Satan Is Real is perhaps more infamous for its bizarre album cover than the songs themselves. The cover showed the two Louvin brothers standing in front of a giant Satan cutout and surrounded by fire. It's one of the most infamous album covers of all time and just one part of a truly unique and sometimes strange career.
The cover art for Satan Is Real is a strange combination of corny and terrifying, portraying the smiling Louvin Brothers dressed in white and posing in front of a background of fire and brimstone. Standing behind them is a massive, crudely constructed replica of Satan.
Ira Louvin was reportedly known for "falling into 'fits of faith' when he would paint portraits of the devil," and the album was one of the first recordings to become the subject of subliminal messaging myths.

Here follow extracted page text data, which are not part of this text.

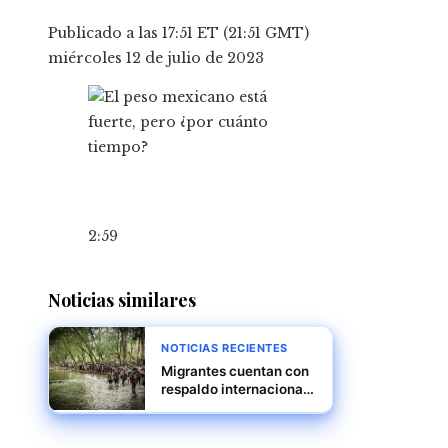
Publicado a las 17:51 ET (21:51 GMT)
miércoles 12 de julio de 2023
2:59
Noticias similares
NOTICIAS RECIENTES
Migrantes cuentan con
respaldo internacional,
reitera Mulino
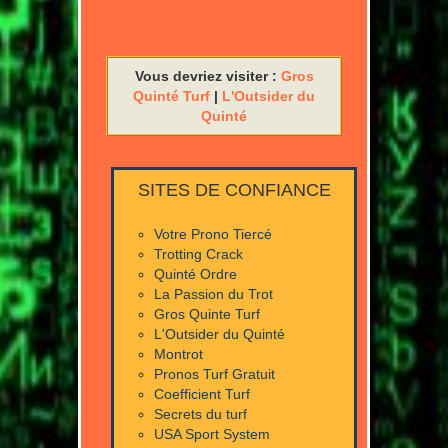
Vous devriez visiter :
Gros
Quinté Turf
|
L'Outsider du
Quinté
SITES DE CONFIANCE
Votre Prono Tiercé
Trotting Crack
Quinté Ordre
La Passion du Trot
Gros Quinte Turf
L'Outsider du Quinté
Montrot
Pronos Turf Gratuit
Coefficient Turf
Secrets du turf
USA Sport System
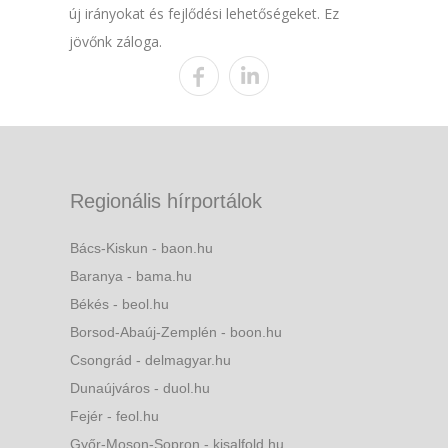
új irányokat és fejlődési lehetőségeket. Ez
jövőnk záloga.
Regionális hírportálok
Bács-Kiskun - baon.hu
Baranya - bama.hu
Békés - beol.hu
Borsod-Abaúj-Zemplén - boon.hu
Csongrád - delmagyar.hu
Dunaújváros - duol.hu
Fejér - feol.hu
Győr-Moson-Sopron - kisalfold.hu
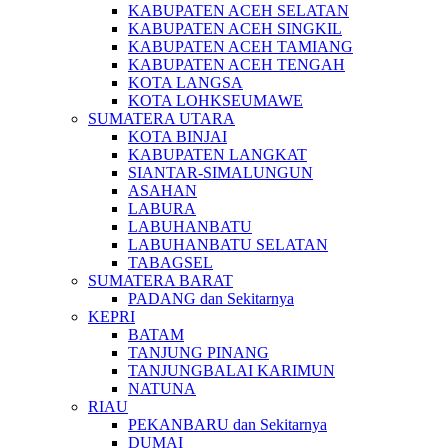
KABUPATEN ACEH SELATAN
KABUPATEN ACEH SINGKIL
KABUPATEN ACEH TAMIANG
KABUPATEN ACEH TENGAH
KOTA LANGSA
KOTA LOHKSEUMAWE
SUMATERA UTARA
KOTA BINJAI
KABUPATEN LANGKAT
SIANTAR-SIMALUNGUN
ASAHAN
LABURA
LABUHANBATU
LABUHANBATU SELATAN
TABAGSEL
SUMATERA BARAT
PADANG dan Sekitarnya
KEPRI
BATAM
TANJUNG PINANG
TANJUNGBALAI KARIMUN
NATUNA
RIAU
PEKANBARU dan Sekitarnya
DUMAI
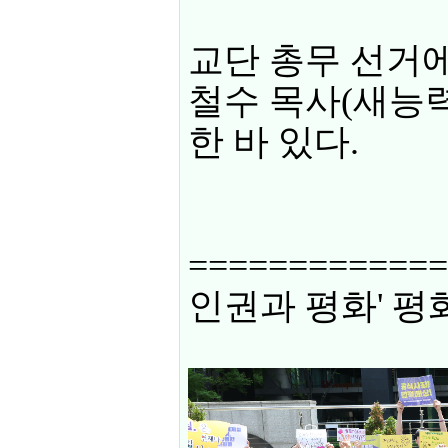
교단 총무 선거에
철수 목사(새능력
한 바 있다.
============
인권과 평화' 평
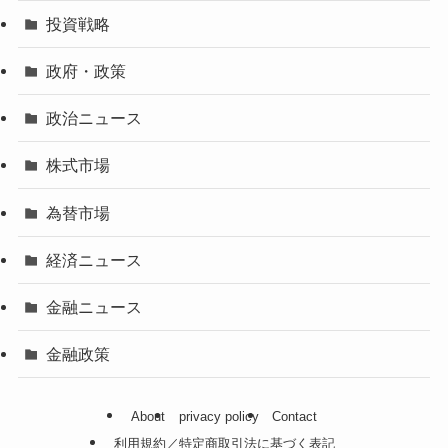
投資戦略
政府・政策
政治ニュース
株式市場
為替市場
経済ニュース
金融ニュース
金融政策
About
privacy policy
Contact
利用規約／特定商取引法に基づく表記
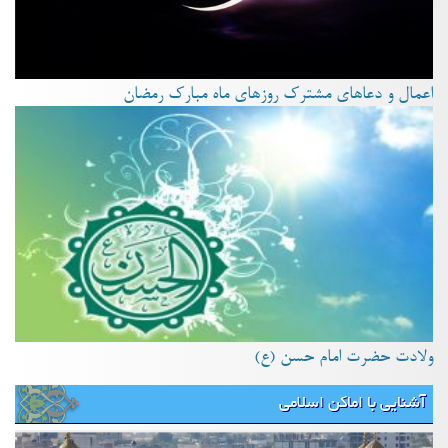
اعمال و دعاهای مشترک روزهای ماه مبارک رمضان
ولادت حضرت امام حسن (ع)
آشنایی با اماکن اسلامی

The brothers, especially Ira Louvin, were the brains behind their strange album art concept and its execution. Ira constructed the Satan behind them in the photo and created the hellscape that surrounded them. Charlie Louvin later recalled the set they built to capture the cover image. He explained:
Ira built that set. The devil was 12 feet tall, built out of plywood. We went to this rock quarry and then took old tires and soaked them in kerosene, got them to burn good. It had just started to sprinkle rain when we got that picture taken.
While the sound of Satan Is Real was not far off from standard country and pop music in the '50s, the lyrical themes were often extremely dark and death-centric. On "Satan's Jeweled Crown," the duo sings:
This life that I've lived so sinful and evil
Drinking and running around
All the things that I do, for the love of the devil
I know my reward is Satan's jewel crown
Benjamin Whitmer, author of Satan Is Real: The Ballad of the Louvin Brothers, a book about the album and the group's career, said he often spoke to Charlie Louvin - who died in 2011 - about that aspect of the record. Whitmer explained:
I tried to get Charlie to explain why the gospel work seemed so dark and terrifying. He said he didn't think of the Louvin Brothers' gospel music as dark at all. It was just about choices. Either you're going to heaven, or you're going to hell, and there's nothing scary about that because the choice is up to you.
The rocks behind them on the iconic cover nearly injured the brothers - according to the liner notes on a reissue of Satan Is Real, the stones they doused in kerosene exploded while they were shooting the photos.
The profoundly religious brothers used the cover as a way to preach a particular message, something that Ira struggled with greatly. "Ira never would preach to an audience," Charlie later recalled, "but he could get through the most sentimental recitation and never lose it, always keep a straight face."